49 Empirical Distribution Functions

49.1 Definition

Suppose \(X_1, X_2, \ldots, X_n {\; \stackrel{\text{iid}}{\sim}\;}F\). The empirical distribution function (edf) – or empirical cumulative distribution function (ecdf) – is the distribution that puts probability \(1/n\) on each observed value \(X_i\).

Let \(1(X_i \leq y) = 1\) if \(X_i \leq y\) and \(1(X_i \leq y) = 0\) if \(X_i > y\).

\[ \mbox{Random variable: } \hat{F}_{{\boldsymbol{X}}}(y) = \frac{1}{n} \sum_{i=1}^{n} 1(X_i \leq y) \]

\[ \mbox{Observed variable: } \hat{F}_{{\boldsymbol{x}}}(y) = \frac{1}{n} \sum_{i=1}^{n} 1(x_i \leq y) \]

49.2 Example: Normal

49.3 Pointwise Convergence

Under our assumptions, by the strong law of large numbers for each \(y \in \mathbb{R}\),

\[ \hat{F}_{{\boldsymbol{X}}}(y) \stackrel{\text{a.s.}}{\longrightarrow} F(y) \]

as \(n \rightarrow \infty\).

49.4 Glivenko-Cantelli Theorem

Under our assumptions, we can get a much stronger convergence result:

\[ \sup_{y \in \mathbb{R}} \left| \hat{F}_{{\boldsymbol{X}}}(y) - F(y) \right| \stackrel{\text{a.s.}}{\longrightarrow} 0 \]

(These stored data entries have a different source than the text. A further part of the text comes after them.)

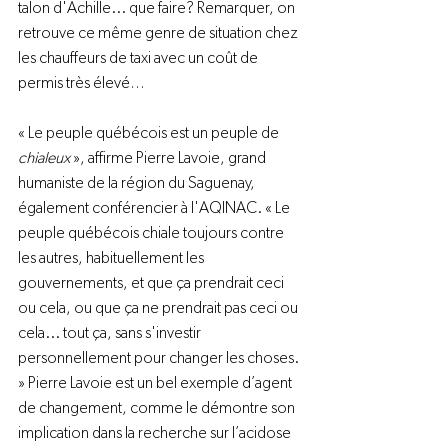
talon d'Achille... que faire? Remarquer, on 
retrouve ce même genre de situation chez 
les chauffeurs de taxi avec un coût de 
permis très élevé…

« Le peuple québécois est un peuple de
chialeux
 », affirme Pierre Lavoie, grand 
humaniste de la région du Saguenay, 
également conférencier à l'AQINAC. « Le 
peuple québécois chiale toujours contre 
les autres, habituellement les 
gouvernements, et que ça prendrait ceci 
ou cela, ou que ça ne prendrait pas ceci ou 
cela... tout ça, sans s'investir 
personnellement pour changer les choses. 
» Pierre Lavoie est un bel exemple d’agent 
de changement, comme le démontre son 
implication dans la recherche sur l’acidose 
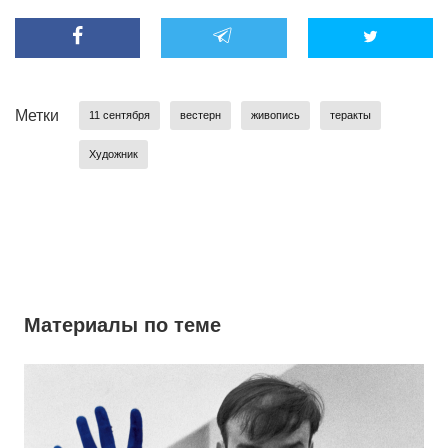
Метки
11 сентября
вестерн
живопись
теракты
Художник
Материалы по теме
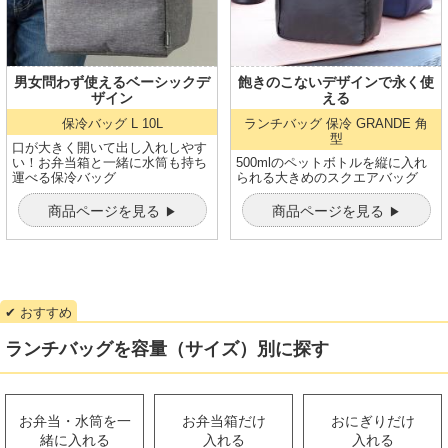
男女問わず使えるベーシックデ
飽きのこないデザインで永く使
ザイン
える
保冷バッグ L
10L
ランチバッグ
保冷 GRANDE 角
型
口が大きく開いて出し入れしやす
い！お弁当箱と一緒に水筒も持ち
500mlのペットボトルを縦に入れ
運べる保冷バッグ
られる大きめのスクエアバッグ
商品ページを見る
商品ページを見る
ランチバッグを容量（サイズ）別に探す
お弁当・水筒を一
お弁当箱だけ
おにぎりだけ
緒に入れる
入れる
入れる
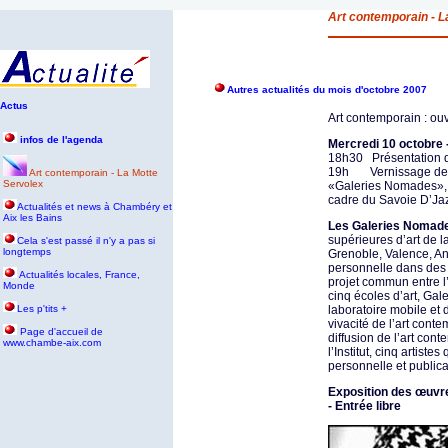
Art contemporain - L
Autres actualités du mois d'octobre 2007
Actus
Art contemporain : ou
infos de l'agenda
Mercredi 10 octobre 
18h30 Présentation de
19h Vernissage des 
Art contemporain - La Motte
Servolex
«Galeries Nomades», 
cadre du Savoie D’Jaz
Actualités et news à Chambéry et
Aix les Bains
Les Galeries Nomad
supérieures d’art de 
Cela s'est passé il n'y a pas si
longtemps
Grenoble, Valence, An
personnelle dans des l
Actualités locales, France,
projet commun entre l’
Monde
cinq écoles d’art, Gal
Les p'tits +
laboratoire mobile et
vivacité de l’art cont
P
age d'accueil de
diffusion de l’art co
www.chambe-aix.com
l’Institut, cinq artist
personnelle et publica
Exposition des œuvr
- Entrée libre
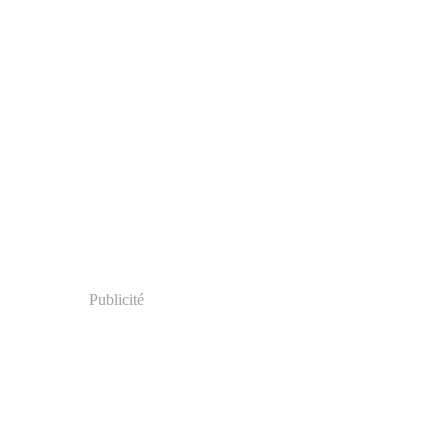
Publicité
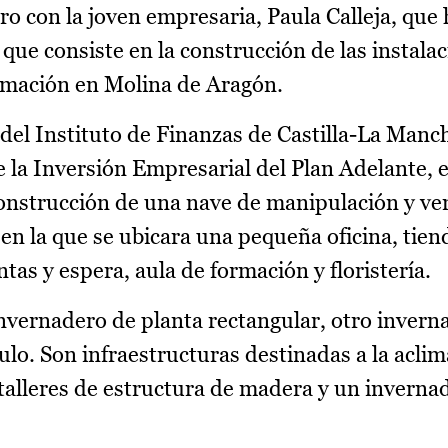
ro con la joven empresaria, Paula Calleja, que
que consiste en la construcción de las instala
ormación en Molina de Aragón.
 del Instituto de Finanzas de Castilla-La Manch
la Inversión Empresarial del Plan Adelante, e
construcción de una nave de manipulación y ven
n la que se ubicara una pequeña oficina, tiend
tas y espera, aula de formación y floristería.
 invernadero de planta rectangular, otro invern
lo. Son infraestructuras destinadas a la aclim
talleres de estructura de madera y un inverna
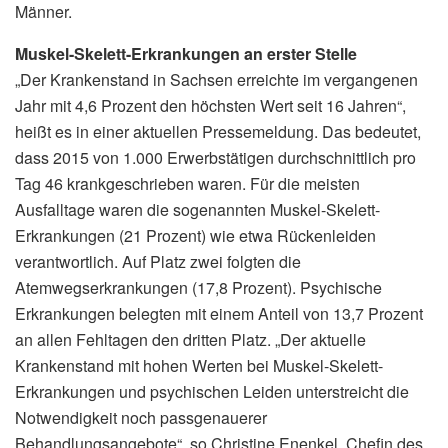
Männer.
Muskel-Skelett-Erkrankungen an erster Stelle
„Der Krankenstand in Sachsen erreichte im vergangenen
Jahr mit 4,6 Prozent den höchsten Wert seit 16 Jahren“,
heißt es in einer aktuellen Pressemeldung. Das bedeutet,
dass 2015 von 1.000 Erwerbstätigen durchschnittlich pro
Tag 46 krankgeschrieben waren. Für die meisten
Ausfalltage waren die sogenannten Muskel-Skelett-
Erkrankungen (21 Prozent) wie etwa Rückenleiden
verantwortlich. Auf Platz zwei folgten die
Atemwegserkrankungen (17,8 Prozent). Psychische
Erkrankungen belegten mit einem Anteil von 13,7 Prozent
an allen Fehltagen den dritten Platz. „Der aktuelle
Krankenstand mit hohen Werten bei Muskel-Skelett-
Erkrankungen und psychischen Leiden unterstreicht die
Notwendigkeit noch passgenauerer
Behandlungsangebote“, so Christine Enenkel, Chefin des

as \(n \rightarrow \infty\). Here, “sup” is short for supremum, which is a mathematical generalization of maximum.

This result says that even the worst difference between the edf and the true cdf converges with probability 1 to zero.

49.5 Dvoretzky-Kiefer-Wolfowitz (DKW) Inequality

This result gives us an upper bound on how far off the edf is from the true cdf, which allows us to construct confidence bands about the edf.

\[ \Pr\left( \sup_{y \in \mathbb{R}} \left| \hat{F}_{{\boldsymbol{X}}}(y) - F(y) \right| > \epsilon \right) \leq 2 \exp{-2 n \epsilon^2} \]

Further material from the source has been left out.